Collected data
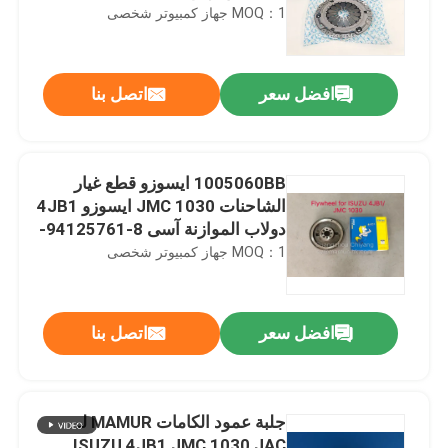
MOQ：1 جهاز كمبيوتر شخصى
افضل سعر
اتصل بنا
1005060BB ايسوزو قطع غيار
الشاحنات JMC 1030 ايسوزو 4JB1
دولاب الموازنة آسى 8-94125761-
4
MOQ：1 جهاز كمبيوتر شخصى
افضل سعر
اتصل بنا
جلبة عمود الكامات MAMUR لـ
ISUZU 4JB1 JMC 1030 JAC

◆ Task requirements
Write all the entries again word for word, minus the pictures.

◆ Result of the task
MOQ：1 جهاز كمبيوتر شخصى
افضل سعر
اتصل بنا
1005060BB ايسوزو قطع غيار
الشاحنات JMC 1030 ايسوزو 4JB1
دولاب الموازنة آسى 8-94125761-
4
MOQ：1 جهاز كمبيوتر شخصى
افضل سعر
اتصل بنا
جلبة عمود الكامات MAMUR لـ
ISUZU 4JB1 JMC 1030 JAC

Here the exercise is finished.